With funding from Office of Naval Research we are working on a project to determine whether a system's security may be enhanced by its dynamic reconfiguration at moments when intrusion attempts are detected. The idea itself is quite simple: since an intruder must commonly know something about a target system in order to access its software in some unanticipated way, it seems likely that the intruder could be foiled if we rapidly change a system's underlying components to ones that are implementationally different but functionally equivalent. This approach has been applied by others with success at a small scale, by means of code randomization, so the essence of our work is to consider what added value accrues from reconfiguration at the systems level.

Evaluation of this idea thus involves several key activities.

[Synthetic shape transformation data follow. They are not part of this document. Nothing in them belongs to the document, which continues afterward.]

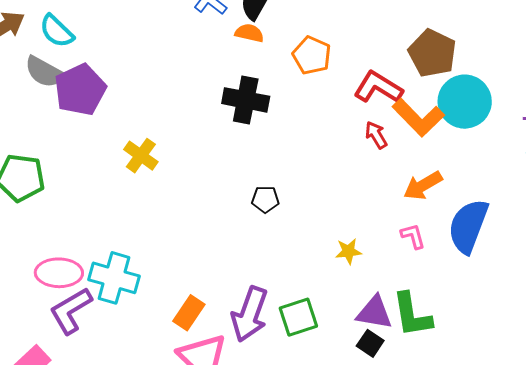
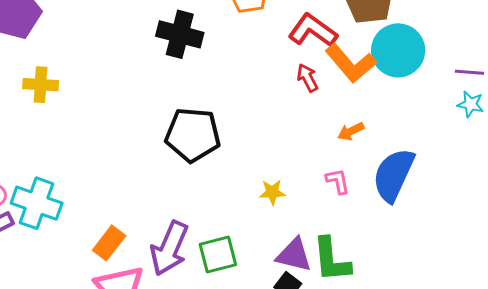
yellow cross: (141, 156) -> (41, 85), moved, turned -36
orange arrow: (423, 185) -> (351, 131), size x0.7
black pentagon: (265, 199) -> (193, 135), size x2.0

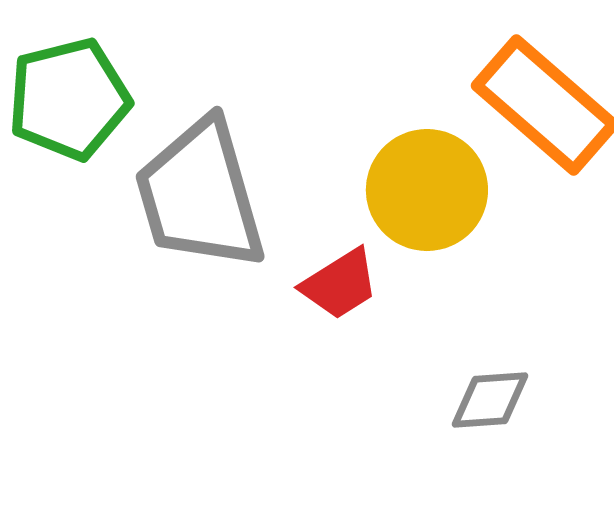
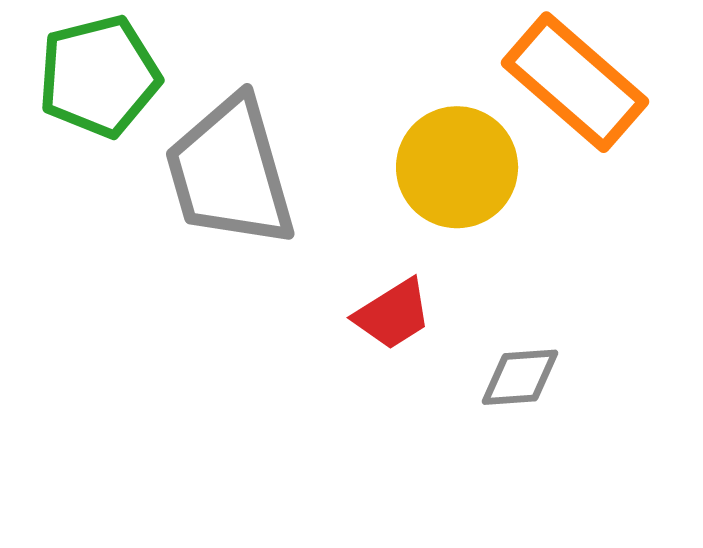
red trapezoid: (340, 284) -> (393, 314), moved

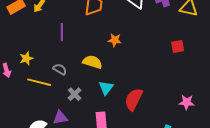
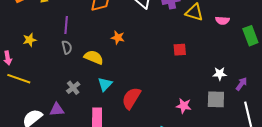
yellow star: (26, 58) -> (30, 40), moved
gray semicircle: (60, 69) -> (67, 47), moved, turned 40
yellow line: (39, 82) -> (19, 79), moved

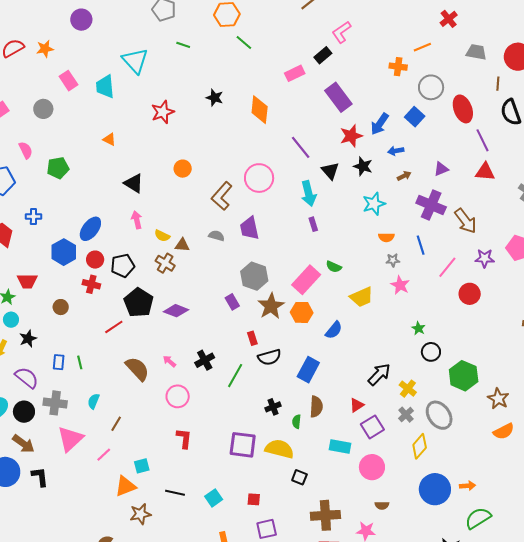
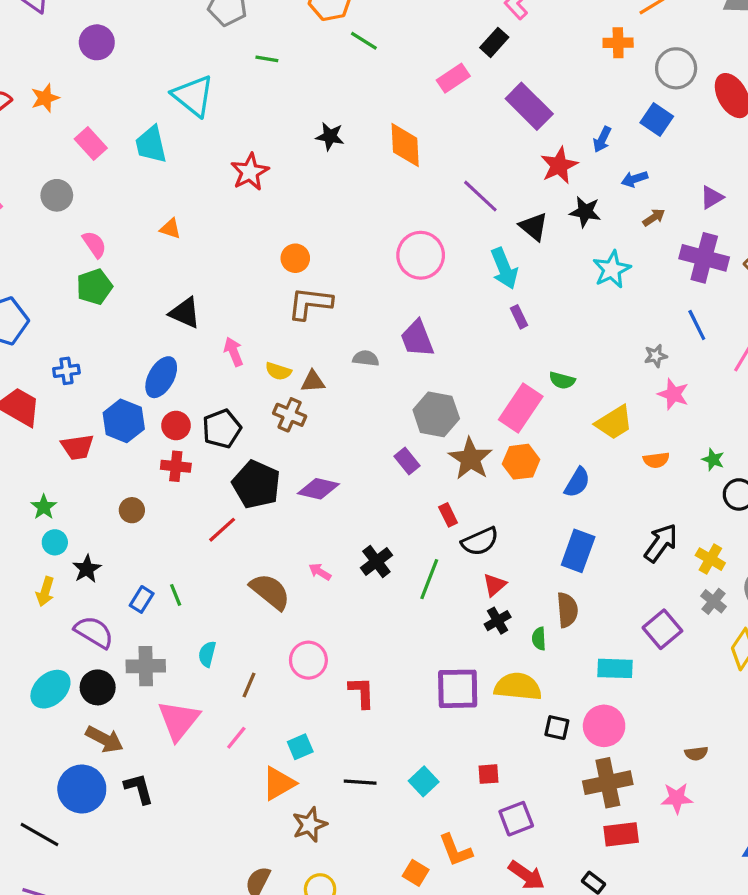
blue arrow: (380, 124) -> (602, 139), size x0.7
pink semicircle: (26, 150) -> (94, 244), moved
black triangle: (134, 183) -> (185, 313), moved
brown L-shape: (222, 196) -> (310, 303), moved, turned 64
orange semicircle: (386, 237) -> (656, 460), moved
red trapezoid: (27, 281) -> (77, 447), moved
blue rectangle: (59, 362) -> (142, 599), turned 35
blue rectangle: (308, 370) -> (578, 551), moved
pink circle: (178, 396) -> (308, 660), moved
red triangle: (357, 405) -> (495, 585), moved
pink circle: (372, 467) -> (604, 726), moved

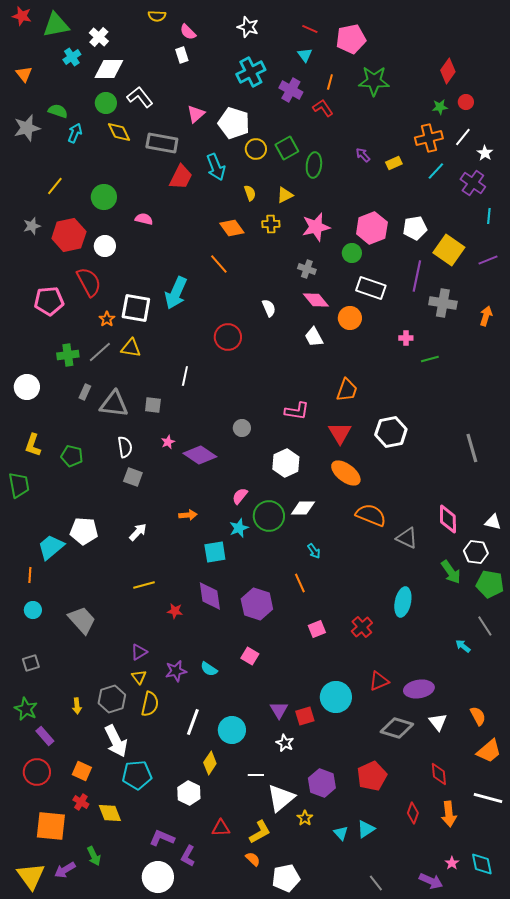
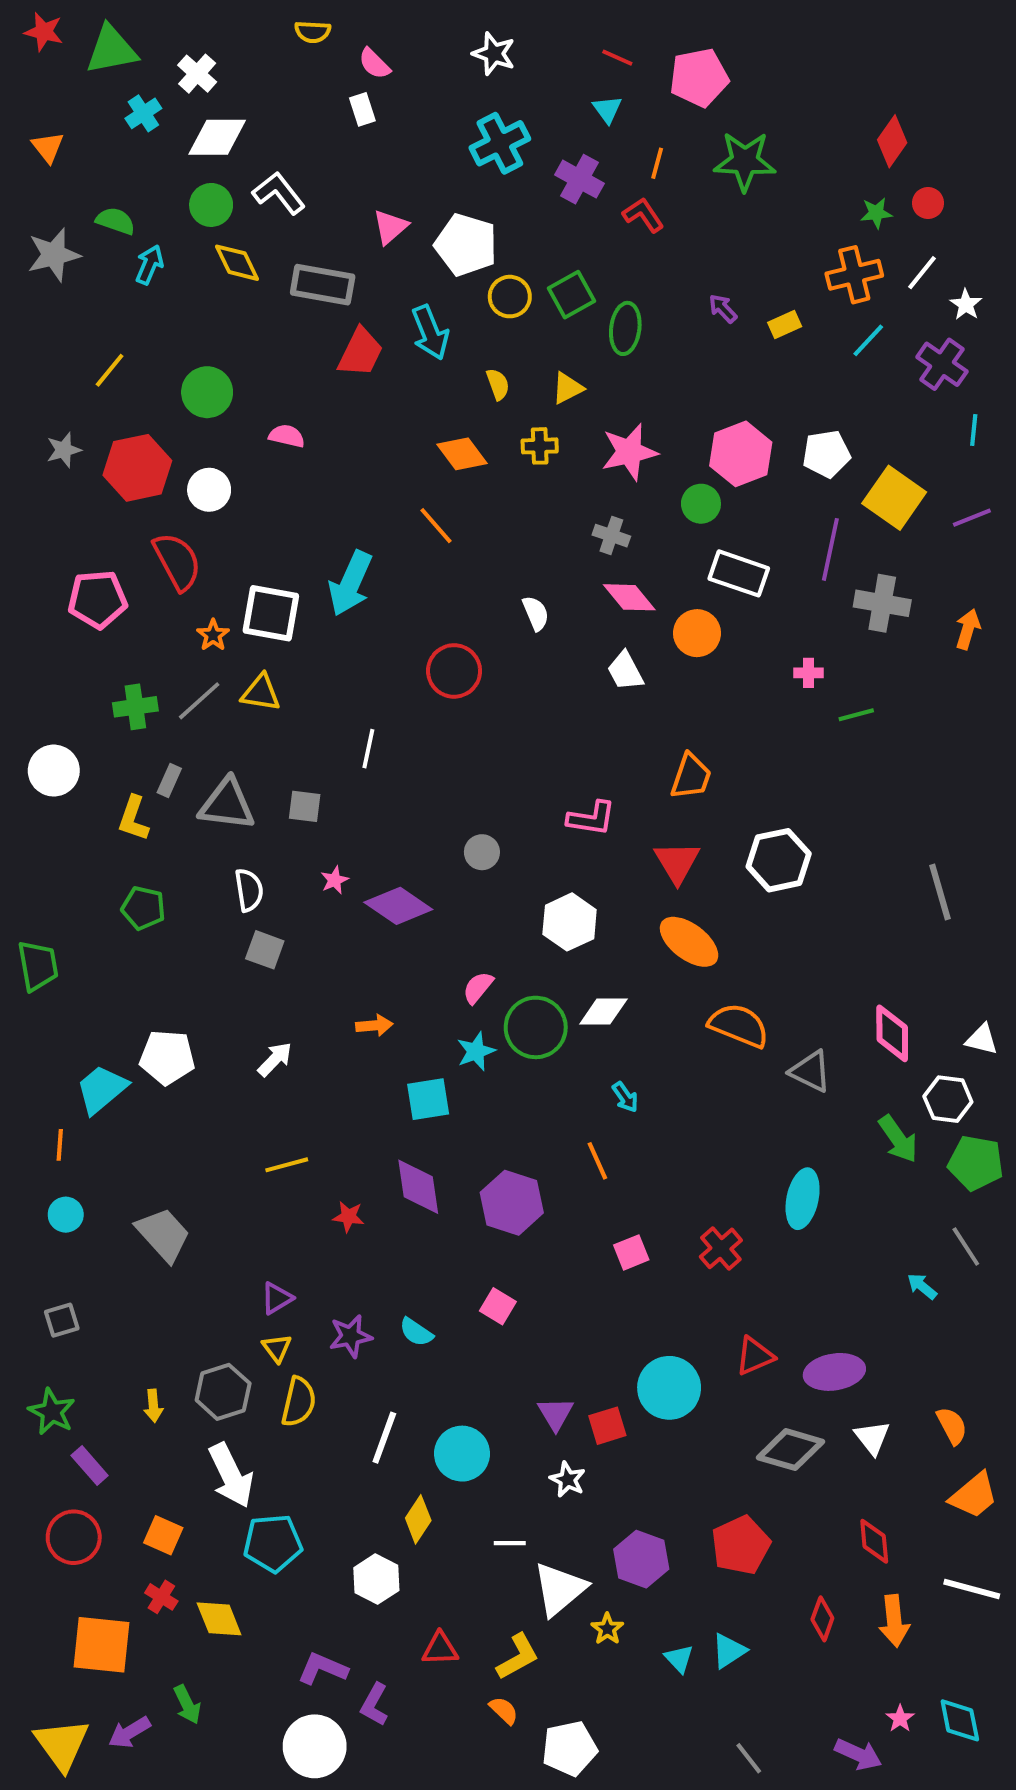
yellow L-shape: (33, 445) -> (133, 818), moved

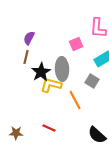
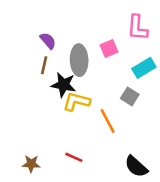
purple semicircle: (29, 38) -> (48, 41), turned 112
gray ellipse: (62, 69) -> (79, 60), moved
black star: (41, 72) -> (64, 85), turned -30

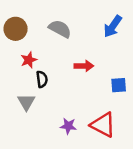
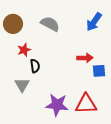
red arrow: (84, 66) -> (85, 58), moved
red triangle: (103, 125) -> (86, 104), turned -30
purple star: (68, 126) -> (57, 105), size x1.6

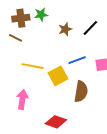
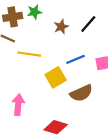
yellow line: (33, 66) -> (29, 54), moved
brown semicircle: (81, 91) -> (81, 93), turned 60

  1. Leveraging our previous experiences in development of a dynamic reconfiguration mechanism, we are crafting appropriate experimental apparatus to serve our evaluation of change that would be triggered by distributed detection of potential intrusions.
  2. We are developing the analytic tools needed to predict and recognize potential intrusion attempts, and to suggest likely alternate configurations which would disrupt them.
  3. We are deriving the statistical tools needed to evaluate whether the approach does indeed yield an improvement in security, and if so, by how much in likely scenarios. This thrust in particular requires development of a serious corpus of exploits to be used as basis for objective evaluation of the approach.

BugBox logo

BugBox is a security vulnerability dataset designed to support the evaluation of techniques for responding to, mitigating, or preventing exploits. Many methods for improving the security of software function in either a static manner – locating or reducing the risk of vulnerabilities at development time – or a dynamic manner – mitigating or preventing exploits at runtime. Evaluating static techniques requires a program's source code or binaries, while evaluating dynamic techniques can only be done in the context of a running system.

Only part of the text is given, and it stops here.